## DIRECTIONS FOR THIS TASK
Below are the records to transcribe exactly; do not include any images.

## DATA EXTRACTS
====

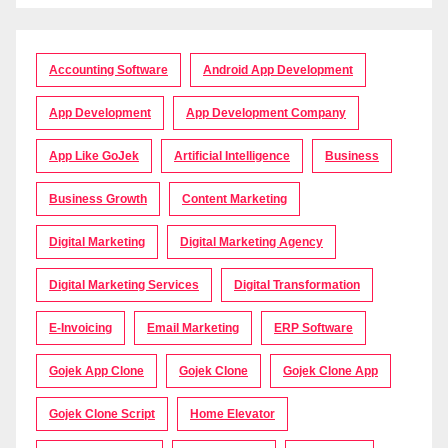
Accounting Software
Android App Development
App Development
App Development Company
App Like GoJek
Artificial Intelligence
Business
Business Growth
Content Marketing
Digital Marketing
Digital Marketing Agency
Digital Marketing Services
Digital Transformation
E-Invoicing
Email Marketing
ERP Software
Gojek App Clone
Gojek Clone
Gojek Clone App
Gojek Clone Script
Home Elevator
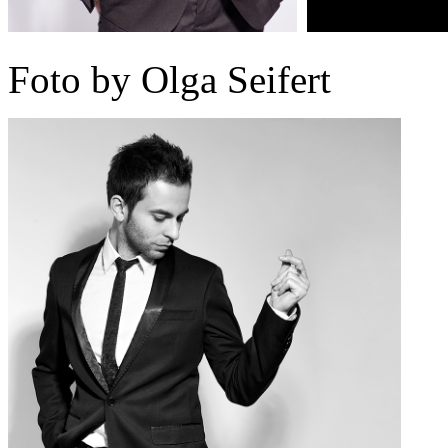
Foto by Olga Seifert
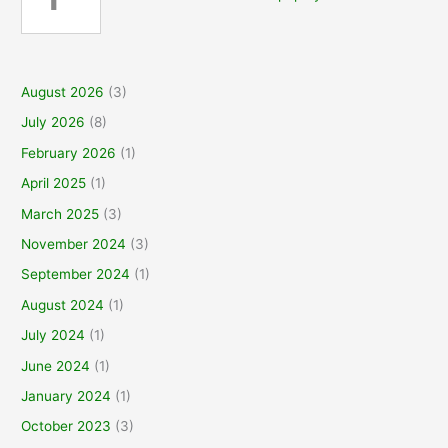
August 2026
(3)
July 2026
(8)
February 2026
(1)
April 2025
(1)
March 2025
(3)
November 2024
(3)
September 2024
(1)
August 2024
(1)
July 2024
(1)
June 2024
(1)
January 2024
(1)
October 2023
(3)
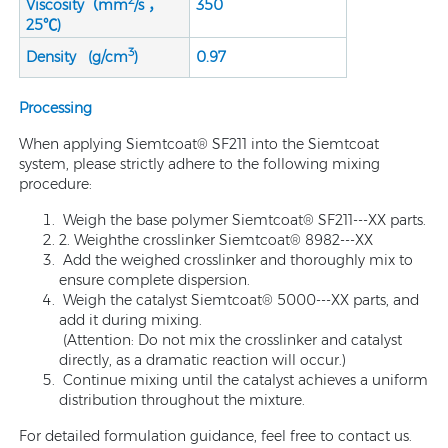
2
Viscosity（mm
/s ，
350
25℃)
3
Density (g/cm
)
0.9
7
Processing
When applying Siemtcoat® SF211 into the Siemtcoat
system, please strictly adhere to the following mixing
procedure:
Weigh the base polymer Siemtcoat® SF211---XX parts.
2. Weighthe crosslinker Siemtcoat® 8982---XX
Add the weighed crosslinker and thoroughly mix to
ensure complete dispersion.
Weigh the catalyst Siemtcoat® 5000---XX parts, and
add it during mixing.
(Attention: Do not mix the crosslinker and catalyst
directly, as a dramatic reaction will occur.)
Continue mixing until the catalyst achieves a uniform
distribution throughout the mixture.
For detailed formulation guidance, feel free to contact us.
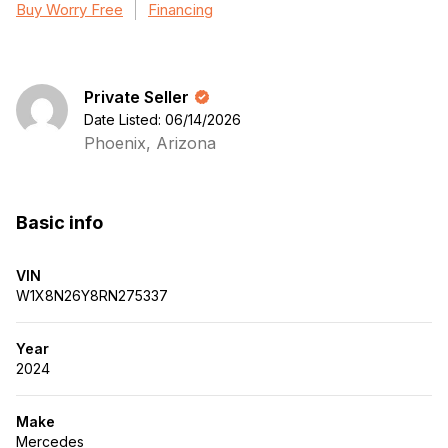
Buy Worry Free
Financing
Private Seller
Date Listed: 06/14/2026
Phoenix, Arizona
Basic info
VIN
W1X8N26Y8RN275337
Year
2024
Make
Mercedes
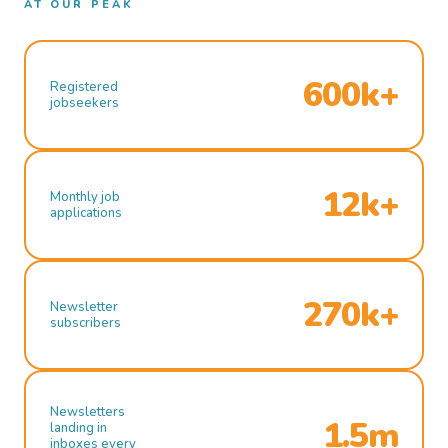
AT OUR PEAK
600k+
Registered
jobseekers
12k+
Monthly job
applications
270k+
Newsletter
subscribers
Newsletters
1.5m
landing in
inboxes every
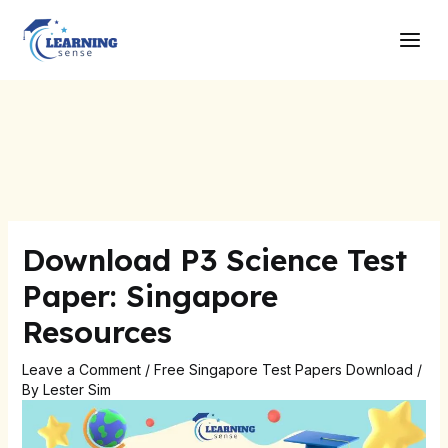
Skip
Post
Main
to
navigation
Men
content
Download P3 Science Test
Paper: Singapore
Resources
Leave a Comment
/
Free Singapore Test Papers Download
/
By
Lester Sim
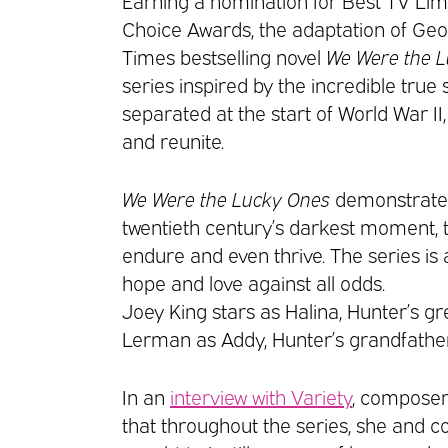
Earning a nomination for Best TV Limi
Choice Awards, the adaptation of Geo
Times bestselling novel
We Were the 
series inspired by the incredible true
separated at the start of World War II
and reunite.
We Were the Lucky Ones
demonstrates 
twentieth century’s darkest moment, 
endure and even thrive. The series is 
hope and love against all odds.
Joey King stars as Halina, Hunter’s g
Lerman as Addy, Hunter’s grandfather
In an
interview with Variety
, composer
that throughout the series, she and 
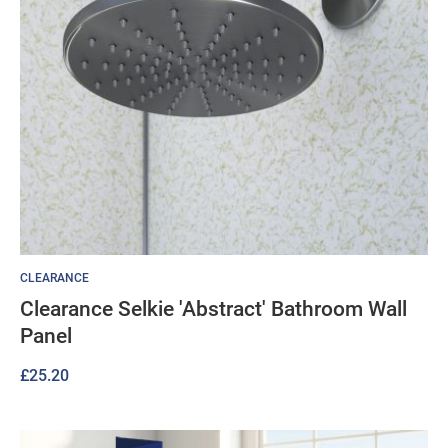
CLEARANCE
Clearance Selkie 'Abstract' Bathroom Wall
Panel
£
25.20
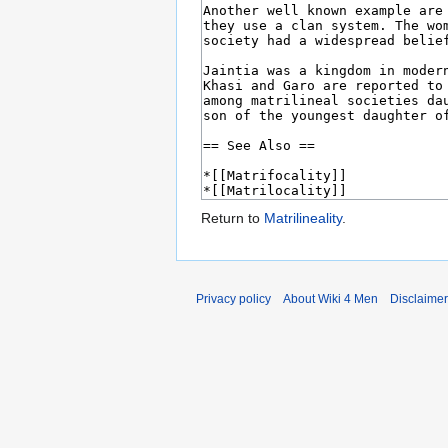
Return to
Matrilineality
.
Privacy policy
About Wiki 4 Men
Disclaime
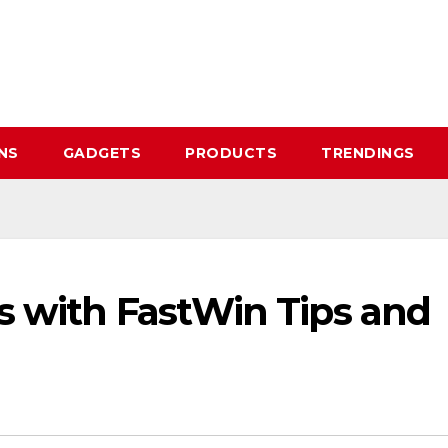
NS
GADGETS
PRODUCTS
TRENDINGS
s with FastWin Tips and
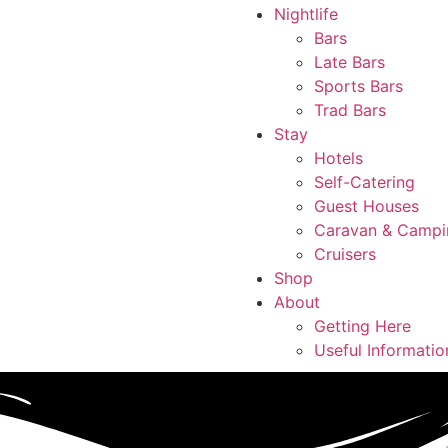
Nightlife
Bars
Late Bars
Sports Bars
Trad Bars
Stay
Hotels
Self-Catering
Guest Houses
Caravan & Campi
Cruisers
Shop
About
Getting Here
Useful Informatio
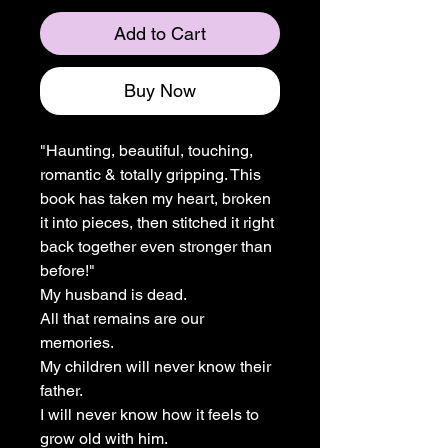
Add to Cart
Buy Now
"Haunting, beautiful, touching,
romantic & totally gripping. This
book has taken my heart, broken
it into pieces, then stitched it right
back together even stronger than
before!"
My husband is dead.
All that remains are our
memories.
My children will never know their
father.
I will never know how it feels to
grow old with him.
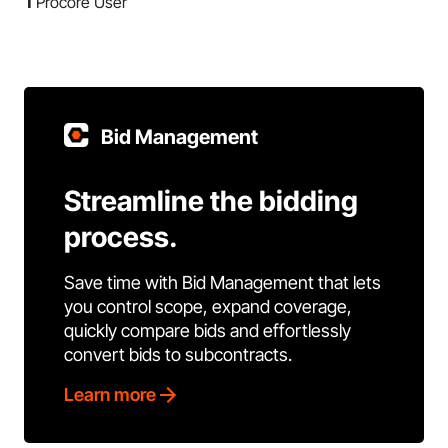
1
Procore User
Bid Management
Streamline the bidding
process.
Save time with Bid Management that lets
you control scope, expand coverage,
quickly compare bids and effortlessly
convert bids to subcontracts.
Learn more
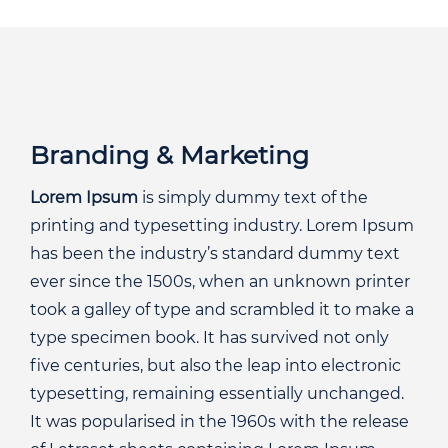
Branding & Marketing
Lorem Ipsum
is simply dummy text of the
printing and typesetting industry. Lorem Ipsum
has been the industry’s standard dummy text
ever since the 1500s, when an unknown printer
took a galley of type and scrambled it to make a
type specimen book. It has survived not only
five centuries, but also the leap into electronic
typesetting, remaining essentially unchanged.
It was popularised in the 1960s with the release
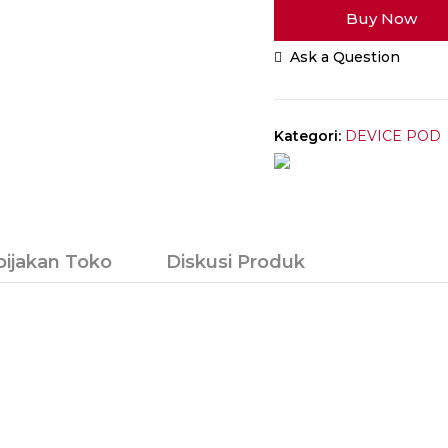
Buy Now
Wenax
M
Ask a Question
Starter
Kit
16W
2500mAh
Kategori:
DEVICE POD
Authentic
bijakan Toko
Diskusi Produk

====

## OUTPUT OF THE EXERCISE
Accounting Software
Android App Development
App Development
App Development Company
App Like GoJek
Artificial Intelligence
Business
Business Growth
Content Marketing
Digital Marketing
Digital Marketing Agency
Digital Marketing Services
Digital Transformation
E-Invoicing
Email Marketing
ERP Software
Gojek App Clone
Gojek Clone
Gojek Clone App
Gojek Clone Script
Home Elevator
Foto by Olga Seifert
August 2026
(3)
July 2026
(8)
February 2026
(1)
April 2025
(1)
March 2025
(3)
November 2024
(3)
September 2024
(1)
August 2024
(1)
July 2024
(1)
June 2024
(1)
January 2024
(1)
October 2023
(3)
2
Viscosity（mm
/s ，
350
25℃)
3
Density (g/cm
)
0.9
7
Processing
When applying Siemtcoat® SF211 into the Siemtcoat
system, please strictly adhere to the following mixing
procedure:
Weigh the base polymer Siemtcoat® SF211---XX parts.
2. Weighthe crosslinker Siemtcoat® 8982---XX
Add the weighed crosslinker and thoroughly mix to
ensure complete dispersion.
Weigh the catalyst Siemtcoat® 5000---XX parts, and
add it during mixing.
(Attention: Do not mix the crosslinker and catalyst
directly, as a dramatic reaction will occur.)
Continue mixing until the catalyst achieves a uniform
distribution throughout the mixture.
For detailed formulation guidance, feel free to contact us.
Buy Worry Free
Financing
Private Seller
Date Listed: 06/14/2026
Phoenix, Arizona
Basic info
VIN
W1X8N26Y8RN275337
Year
2024
Make
Mercedes
AT OUR PEAK
600k+
Registered
jobseekers
12k+
Monthly job
applications
270k+
Newsletter
subscribers
Newsletters
1.5m
landing in
inboxes every
Skip
Post
Main
to
navigation
Men
content
Download P3 Science Test
Paper: Singapore
Resources
Leave a Comment
/
Free Singapore Test Papers Download
/
By
Lester Sim
Earning a nomination for Best TV Limi
Choice Awards, the adaptation of Geo
Times bestselling novel
We Were the 
series inspired by the incredible true
separated at the start of World War II
and reunite.
We Were the Lucky Ones
demonstrates 
twentieth century’s darkest moment, 
endure and even thrive. The series is 
hope and love against all odds.
Joey King stars as Halina, Hunter’s g
Lerman as Addy, Hunter’s grandfather
In an
interview with Variety
, composer
that throughout the series, she and 
CLEARANCE
Clearance Selkie 'Abstract' Bathroom Wall
Panel
£
25.20
Return to
Matrilineality
.
Privacy policy
About Wiki 4 Men
Disclaime
NS
GADGETS
PRODUCTS
TRENDINGS
s with FastWin Tips and
Nightlife
Bars
Late Bars
Sports Bars
Trad Bars
Stay
Hotels
Self-Catering
Guest Houses
Caravan & Campi
Cruisers
Shop
About
Getting Here
Useful Informatio
Add to Cart
Buy Now
"Haunting, beautiful, touching,
romantic & totally gripping. This
book has taken my heart, broken
it into pieces, then stitched it right
back together even stronger than
before!"
My husband is dead.
All that remains are our
memories.
My children will never know their
father.
I will never know how it feels to
grow old with him.
1
Procore User
Bid Management
Streamline the bidding
process.
Save time with Bid Management that lets
you control scope, expand coverage,
quickly compare bids and effortlessly
convert bids to subcontracts.
Learn more
Branding & Marketing
Lorem Ipsum
is simply dummy text of the
printing and typesetting industry. Lorem Ipsum
has been the industry’s standard dummy text
ever since the 1500s, when an unknown printer
took a galley of type and scrambled it to make a
type specimen book. It has survived not only
five centuries, but also the leap into electronic
typesetting, remaining essentially unchanged.
It was popularised in the 1960s with the release
Buy Now
Wenax
M
Ask a Question
Starter
Kit
16W
2500mAh
Kategori:
DEVICE POD
Authentic
bijakan Toko
Diskusi Produk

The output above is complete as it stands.